Try it: Could you return every line of the material that contains the word "nehody"?

Material provided:
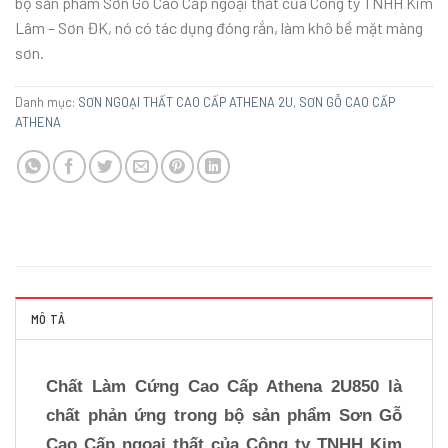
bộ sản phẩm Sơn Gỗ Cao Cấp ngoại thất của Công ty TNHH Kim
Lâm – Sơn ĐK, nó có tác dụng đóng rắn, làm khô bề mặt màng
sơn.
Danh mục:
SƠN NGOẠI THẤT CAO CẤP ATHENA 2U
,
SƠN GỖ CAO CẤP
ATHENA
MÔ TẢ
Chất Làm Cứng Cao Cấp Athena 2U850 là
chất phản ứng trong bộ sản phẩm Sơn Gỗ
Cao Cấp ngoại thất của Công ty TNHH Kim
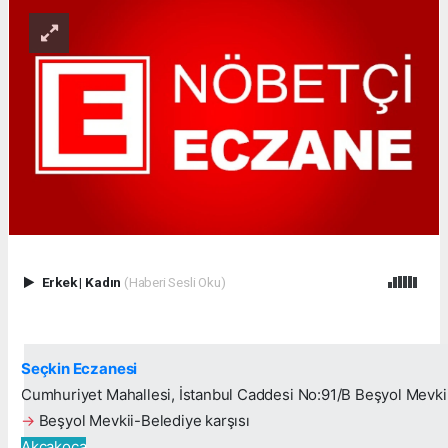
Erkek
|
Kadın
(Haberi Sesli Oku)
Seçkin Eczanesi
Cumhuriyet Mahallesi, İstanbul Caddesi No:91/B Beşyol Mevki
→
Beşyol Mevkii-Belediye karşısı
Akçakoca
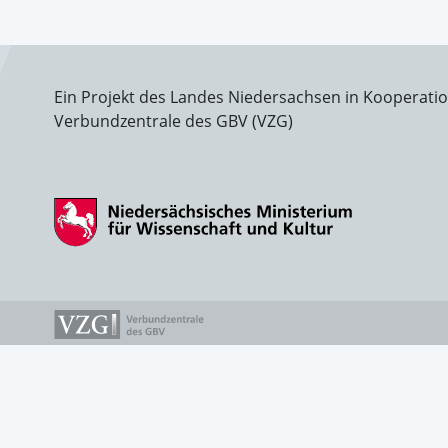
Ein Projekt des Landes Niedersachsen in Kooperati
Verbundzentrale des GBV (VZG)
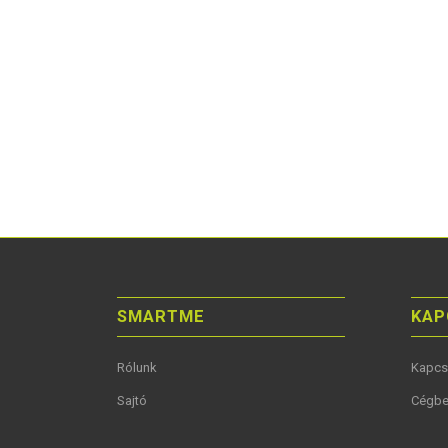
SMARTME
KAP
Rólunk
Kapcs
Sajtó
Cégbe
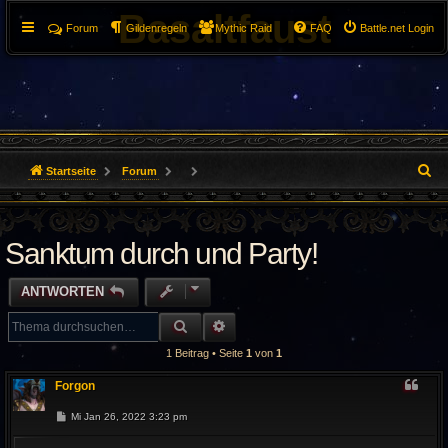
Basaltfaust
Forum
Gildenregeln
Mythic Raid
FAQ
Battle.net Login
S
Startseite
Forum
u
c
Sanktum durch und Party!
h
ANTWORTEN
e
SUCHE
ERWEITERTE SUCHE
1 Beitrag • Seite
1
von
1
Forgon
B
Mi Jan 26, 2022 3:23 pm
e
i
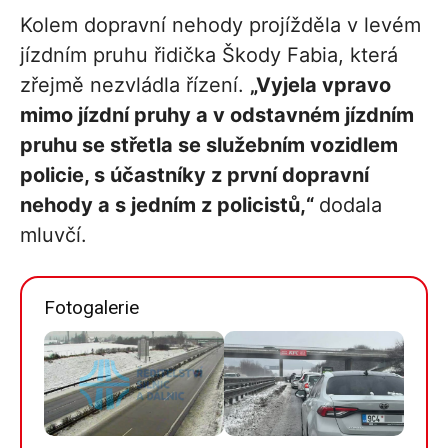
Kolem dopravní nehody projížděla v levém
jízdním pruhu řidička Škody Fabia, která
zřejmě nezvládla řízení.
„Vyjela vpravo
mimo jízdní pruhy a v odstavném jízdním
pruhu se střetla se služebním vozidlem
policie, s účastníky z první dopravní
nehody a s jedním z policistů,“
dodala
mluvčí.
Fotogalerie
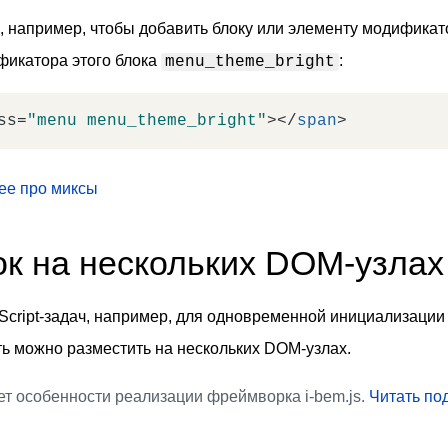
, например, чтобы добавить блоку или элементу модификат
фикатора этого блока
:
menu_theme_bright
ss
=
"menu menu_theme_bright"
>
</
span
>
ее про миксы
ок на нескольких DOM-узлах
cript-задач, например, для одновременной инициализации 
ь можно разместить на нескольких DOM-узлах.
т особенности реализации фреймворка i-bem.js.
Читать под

Answer for the task:
Kolem dopravní nehody projížděla v levém
nehody a s jedním z policistů,“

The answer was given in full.